12.45 Uhr: Halbes Stündchen auf der Couch gelegen und der Großen
Gesellschaft beim Essen geleistet (ich bin noch satt vom Franzbrötchen).
Jetzt werfe ich kurz einen Blick auf den Kofferrauminhalt, den die
Missi gestern gepackt hat und hole ebendieselbe dann von der
Schule ab. Vorher halte ich aber noch an der Apotheke,
um meine Rezepte einzulösen. Pünktlich mit der Klingel bin
ich an der Schule und die Missi springt ins Auto.
Wir fahren direkt weiter an den Stall und greifen unterwegs schnell
noch Essen ab - SEHR schnell sogar, denn wir stehen auf dem
Weg in die Stadt dramatisch im Stau.
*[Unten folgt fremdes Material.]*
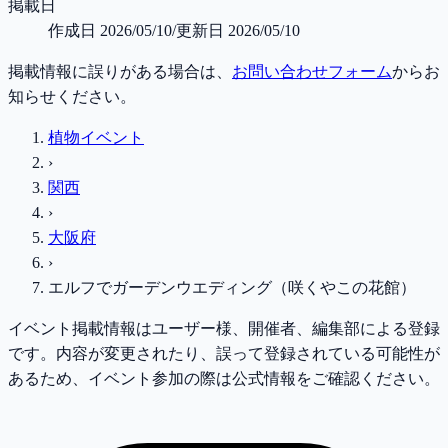
掲載日
作成日
2026/05/10
/
更新日
2026/05/10
掲載情報に誤りがある場合は、
お問い合わせフォーム
からお
知らせください。
植物イベント
›
関西
›
大阪府
›
エルフでガーデンウエディング（咲くやこの花館）
イベント掲載情報はユーザー様、開催者、編集部による登録
です。内容が変更されたり、誤って登録されている可能性が
あるため、イベント参加の際は公式情報をご確認ください。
Mittags um eins.
Es wird echt immer doller.... Immerhin hat meine 
Beifahrerin so schon mal die Gelegenheit, sich schlangengleich aus 
den Schul- und in ihre Reitklamotten zu winden ;-)

13.40 Uhr: Wir sind am Stall angekommen. Die Missi hat aufgegessen
und verschwindet zügigen Schrittes zu ihrem Pferd, während ich
mich erst mal entspannt zurücklehne und auch was esse. In Ruhe.
Latente Kopfschmerzen habe ich immer noch, aber das Wetter
hat auch wirklich dramatisch gewechselt. Inzwischen ist es kalt und
windig und ich vermute, in spätestens einer halben Stunde wird
es regnen...


14.30 Uhr: Pünktlich in der deutlich wärmeren Halle.

Die Missi und ihr Pony sind schon da und drehen Aufwärmrunden.

Normalerweise sind wir dienstags abends in der Reitschule, 

aber heute hat sie sich hier im Reitbeteiligungsstall 

ausnahmsweise eine Stunde bei der externen Dressurlehrerin

gebucht, die immer nur dienstags kann. Am Wochenende ist

hier Hofturnier und das heute sowas wie die Generalprobe.

Und gestern, und Donnerstag. Und letzte Woche. Dressur,

Springen, Geschicklichkeit, drei verschiedene Pferde.

Es ist endlos und nächste Woche machen wir erst mal

Reitstundenpause, Ferien hin oder her ;-)


15.30 Uhr: Fertig. Ich habe zwischendrin mit dem Mann telefoniert,

das Rentnerpony bekuschelt und meinen Wochenenddienst hier

korrigiert. Während die Missi das Pony trockenführt (sie hat dabei schon

wieder einen Lernzettel in der Hand und erzählt dem Ponyschätzchen was

vom Humanismus zu Luthers Zeiten *g*) und anschließend

versorgt, gehe ich schon mal zurück zum Auto und schnappe mir

mein Buch. Es regnet inzwischen tatsächlich und ich bin

reichlich platt.


16.30 Uhr: Wieder zuhause. Es riecht lecker, die Große ist auch schon

zurück und hat Crêpes gebacken. Dusche und was zu Essen für die 

Missi, dann setzt sie sich an die Hausaufgaben. Meine Kopfschmerzen

haben inzwischen die Kategorie Indiskutabel erreicht. Ansonsten aber

keine weiteren Auffälligkeiten. Ich mache mir einen Kaffee und eine

Wärmflasche und verziehe mich mit Buch in meinen Sessel.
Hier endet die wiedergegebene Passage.